The episode stars Jeremy Renner as Clint Barton / Hawkeye, Hailee Steinfeld as Kate Bishop, Florence Pugh as Yelena Belova, Tony Dalton as Jack Duquesne, Fra Fee as Kazi, Vincent D'Onofrio as Wilson Fisk / Kingpin, Alaqua Cox as Maya Lopez, Aleks Paunovic as Ivan, Piotr Adamczyk as Thomas, Linda Cardellini as Laura Barton, and Vera Farmiga as Eleanor Bishop. D'Onofrio reprises his role as Fisk from the Marvel Television series Daredevil (2015–2018). Directors Bert and Bertie said they were excited to include the character due to the previous lack of connectivity between Marvel Studios and Marvel Television productions. On the decision to introduce Fisk with a grainy photo at the end of the episode, Bertie said "there've been different iterations of how Kingpin was revealed and this is the one that served the story". Also appearing are Clayton English as Grills, Ivan Mbakop as Detective Caudle, Franco Castan as Detective Rivera, Yssa Mei Panganiban as Sonya, and Annie Hamilton as Ana.

=== Design ===

The episode's main-on-end title sequence was designed by Perception.

=== Filming ===
Speaking to the appearance of Belova in the episode, Bert and Bertie wanted to celebrate "this incredibly off-the-wall character" and how she would interact with the "naive, wide-eyed, super-smart, fierce, badass" Kate Bishop. Pugh provided insight to what she thought the character would be wearing when meeting with Bishop. Most of the conversation between Bishop and Belova at Bishop's apartment was improvised. Bertie said they "did a rehearsal, but every single thing was just perfect between them, and the improvisation that they brought to it was dynamite". The two also improvised where Bishop threw the hot sauce at Belova, and after that, Pugh decided to put it on the macaroni and eat it. When filming Belova's Blip scene, the production team had practically designed the bathroom set and filmed it using long, continuous shots as they wanted the viewers to be "experiencing it with Yelena" and also to "experience the Blip on a real human level". The camera operators had memorized Pugh's movements for the scene to film the scene with more ease.
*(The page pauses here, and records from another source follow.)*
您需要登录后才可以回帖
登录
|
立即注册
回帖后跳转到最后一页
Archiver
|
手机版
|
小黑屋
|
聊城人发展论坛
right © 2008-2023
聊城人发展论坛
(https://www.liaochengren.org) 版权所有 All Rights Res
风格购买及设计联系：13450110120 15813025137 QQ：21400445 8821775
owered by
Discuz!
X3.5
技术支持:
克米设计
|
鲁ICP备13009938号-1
For Kingpin's introduction to a Marvel Studios project, Bert and Bertie were not beholden to design aspects from Daredevil, but wanted to take into account the character's presence from the comics and Daredevil for this series.

== Marketing ==
After the episode's release, Marvel announced merchandise inspired by the episode as part of its weekly "Marvel Must Haves" promotion for each episode of the series, including apparel and a Belova Funko Pop.

== Reception ==
=== Audience viewership ===
According to Nielsen Media Research who measure the number of minutes watched by United States audiences on television sets, Hawkeye was the second-most watched original series across streaming services for the week of December 13–19 with 580 million minutes watched, which was up from the previous week's 527 million minutes watched. Hawkeye was the top streaming series for viewers in the United States for the week ending December 19 according to Whip Media's TV Time.

=== Critical response ===
The review aggregator website Rotten Tomatoes reports an 88% approval rating with an average rating of 8/10, based on 8 reviews.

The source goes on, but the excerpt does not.